She opened the passenger door, reaching across the little boy to unfasten his seatbelt.

“Please,” Ruslan pleaded. “Leave him in the car!”

Chace finished unfastening the boy, caught him beneath the armpits, and swung him out of the vehicle. She set Stepan down on the rough sand, facing his father.

“Don’t do this!”

“Ota,” she told the little boy. She needn’t have said anything.

As soon as her hands left him, Stepan was off, a full toddler run, arms flailing, legs pumping, making straight for Ruslan. Chace straightened, watching the little boy as she pulled the Makarov from her pocket. She followed after him, slower, the gun in her right hand.

“For pity’s sake, Ruslan,” she said, “put the damn thing down.”

She thought she saw him consider it, saw the launch tube of the missile dip toward the earth once more just as Stepan reached him.
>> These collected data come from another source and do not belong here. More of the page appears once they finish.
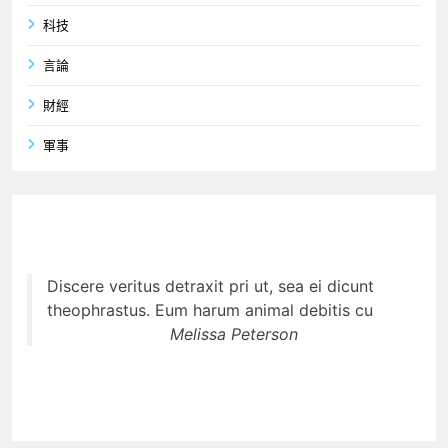
科技
言論
財經
軍事
Discere veritus detraxit pri ut, sea ei dicunt
theophrastus. Eum harum animal debitis cu
Melissa Peterson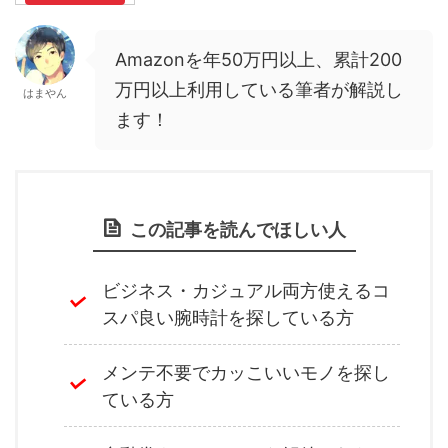
Amazonを年50万円以上、累計200
万円以上利用している筆者が解説し
はまやん
ます！
この記事を読んでほしい人
ビジネス・カジュアル両方使えるコ
スパ良い腕時計を探している方
メンテ不要でカッこいいモノを探し
ている方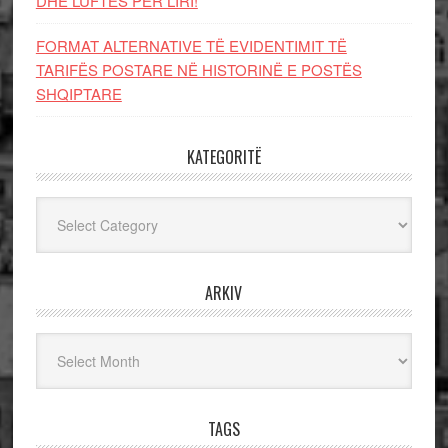
DHE LUFTЁS PЁR LIRI!
FORMAT ALTERNATIVE TË EVIDENTIMIT TË
TARIFËS POSTARE NË HISTORINË E POSTËS
SHQIPTARE
KATEGORITË
Kategoritë
ARKIV
Arkiv
TAGS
The little boy threw his arms around his father’s legs, and Ruslan looked down at his son, then up at Chace, and there was no escaping the pain on his face.

“Put him back in the car! I am begging you!”

Chace continued to approach, shaking her head. From across the river, she could hear the Sikorsky, the echo of the rotors spinning up. She saw Ruslan’s head jerk to the right, hearing it as well.

“You have to decide what’s more important, Ruslan,” Chace told him. “Your son or your revenge.”

“She raped and murdered his mother!”

“And you’re about to murder his aunt.”

“Tell me! You tell me! Tell me that you wouldn’t have killed the man who murdered the father of your child.”

Chace brought the Makarov up, holding it in both hands, placing the sights high on Ruslan’s body, as far away from his son as she dared.

“I did kill him,” she answered.

He wasn’t looking at her now, looking instead past her, focusing on where the Sikorsky would rise into sight. The noise of the helicopter went from faint to suddenly much louder, and without needing to turn and look, Chace knew it was off the ground. The window was open for his shot, would only remain so for a few more seconds.

Ruslan looked down at his son, still clinging tightly to his legs, then to Chace. He hoisted the Starstreak back into firing position on his shoulder, turned his face to settle his right eye against the sight.

“You are the mother of a child,” Ruslan Mihailovich Malikov reminded her. “You will not shoot me in front of my son.”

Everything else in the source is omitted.